Based on the option (i.e. opt) specified in the call, OSQDel() will either delete the queue only if no tasks are pending on the queue (opt == OS_DEL_NO_PEND) or, delete the queue even if tasks are waiting (opt == OS_DEL_ALWAYS).
(5) When opt is set to OS_DEL_NO_PEND and there is no task waiting on the queue, OSQDel() starts by returning the queue control block to the free list.
(6)
(7) OSQDel() then marks the ECB as unused and the ECB is returned to the free list of ECBs. This will allow another message queue (or any other ECB based object) to be created.

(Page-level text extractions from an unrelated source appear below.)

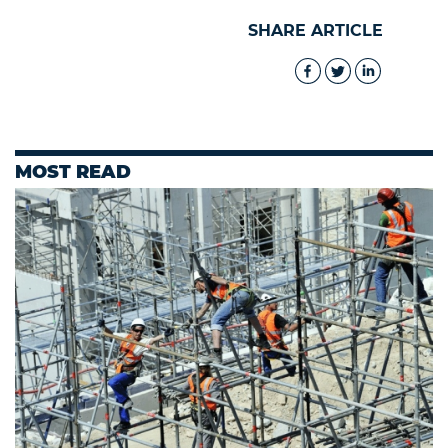
SHARE ARTICLE
MOST READ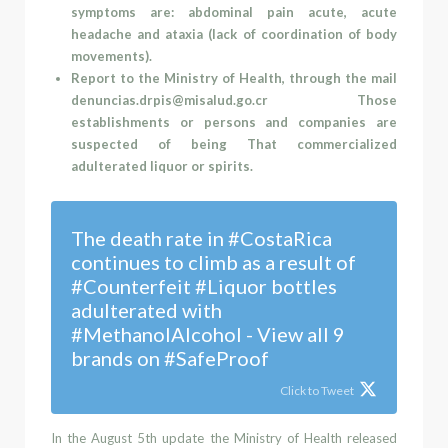
symptoms are: abdominal pain acute, acute
headache and ataxia (lack of coordination of body
movements).
Report to the Ministry of Health, through the mail
denuncias.drpis@misalud.go.cr
Those
establishments or persons and companies are
suspected of being That commercialized
adulterated liquor or spirits.
The death rate in #CostaRica
continues to climb as a result of
#Counterfeit #Liquor bottles
adulterated with
#MethanolAlcohol - View all 9
brands on #SafeProof
Click to Tweet
In the August 5
th
update the Ministry of Health
released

(8) You will note that OSQDel() returns a NULL pointer since, at this point, the queue should no longer be accessed through the original pointer. Because of this, you should call OSQDel() as follows:
QPtr = OSQDel(QPtr, opt, &err);
OSQDel() returns an error code if there were task waiting on the queue (i.e., OS_ERR_TASK_WAITING) because by specifying OS_DEL_NO_PEND you indicated that you didn’t want to delete the queue if there are tasks waiting on the queue.
(9)
(10) When opt is set to OS_DEL_ALWAYS then all tasks waiting on the queue will be readied. Each task will think it received a message when in fact no message has been sent. The task should examine the pointer returned to it to make sure it’s non-NULL. Also, you should note that interrupts are disabled while each task is being readied. This, of course, increases interrupt latency of your system.
(11) OSQDel() then returns the queue control block to the free list.
(12)
(13) Once all pending tasks are readied, OSQDel() marks the ECB as unused and the ECB is returned to the free list of ECBs.

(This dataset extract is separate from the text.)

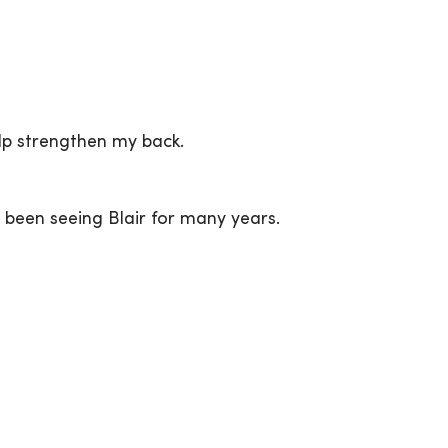
lp strengthen my back.
e been seeing Blair for many years.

(14) The scheduler is called only if there were tasks waiting on the queue.
(15) Again, you will note that OSQDel() returns a NULL pointer since, at this point, the queue should no longer be accessed through the original pointer.
Waiting for a message at a queue (blocking), OSQPend()
The code to wait for a message to arrive at a queue is shown in Listing 11.3.
void *OSQPend (OS_EVENT *pevent, INT16U timeout, INT8U *err)
{
#if OS_CRITICAL_METHOD == 3
OS_CPU_SR cpu_sr;
#endif
void *msg;
OS_Q *pq;
if (OSIntNesting > 0) { (1)
*err = OS_ERR_PEND_ISR;
return ((void *)0);
}
#if OS_ARG_CHK_EN > 0
if (pevent == (OS_EVENT *)0) { (2)
*err = OS_ERR_PEVENT_NULL;
return ((void *)0);
}
if (pevent->OSEventType != OS_EVENT_TYPE_Q) { (3)
*err = OS_ERR_EVENT_TYPE;
return ((void *)0);
}
#endif
OS_ENTER_CRITICAL();
pq = (OS_Q *)pevent->OSEventPtr;
if (pq->OSQEntries > 0) { (4)
msg = *pq->OSQOut++; (5)
pq->OSQEntries--; (6)
if (pq->OSQOut == pq->OSQEnd) { (7)
pq->OSQOut = pq->OSQStart; (8)
}
OS_EXIT_CRITICAL();
*err = OS_NO_ERR;
return (msg); (9)
}
OSTCBCur->OSTCBStat |= OS_STAT_Q; (10)
OSTCBCur->OSTCBDly = timeout; (11)
OS_EventTaskWait(pevent); (12)
OS_EXIT_CRITICAL();
OS_Sched(); (13)
OS_ENTER_CRITICAL();
msg = OSTCBCur->OSTCBMsg; (14)
if (msg != (void *)0) {
OSTCBCur->OSTCBMsg = (void *)0; (15)
OSTCBCur->OSTCBStat = OS_STAT_RDY;
OSTCBCur->OSTCBEventPtr = (OS_EVENT *)0;
OS_EXIT_CRITICAL();
*err = OS_NO_ERR;
return (msg);
}
OS_EventTO(pevent); (16)
OS_EXIT_CRITICAL();
*err = OS_TIMEOUT;
return ((void *)0); (17)
}
(1) It doesn’t make sense to call OSQPend() from an ISR because an ISR cannot be made to wait. Instead, you should call OSQAccept() (see secrion 11.06).
(2)
(3) If OS_ARG_CHK_EN (see OS_CFG.H) is set to 1, OSQPend() verifies that pevent is not a NULL pointer and that the ECB being pointed to by pevent has been created by OSQCreate().
(4)
(5) A message is available when .OSQEntries is greater than 0. In this case, OSQPend() gets the message pointed to by the .OSQOut field of the queue control block, stores the pointer to the message in msg, and moves the .OSQOut pointer so that it points to the next entry in the queue.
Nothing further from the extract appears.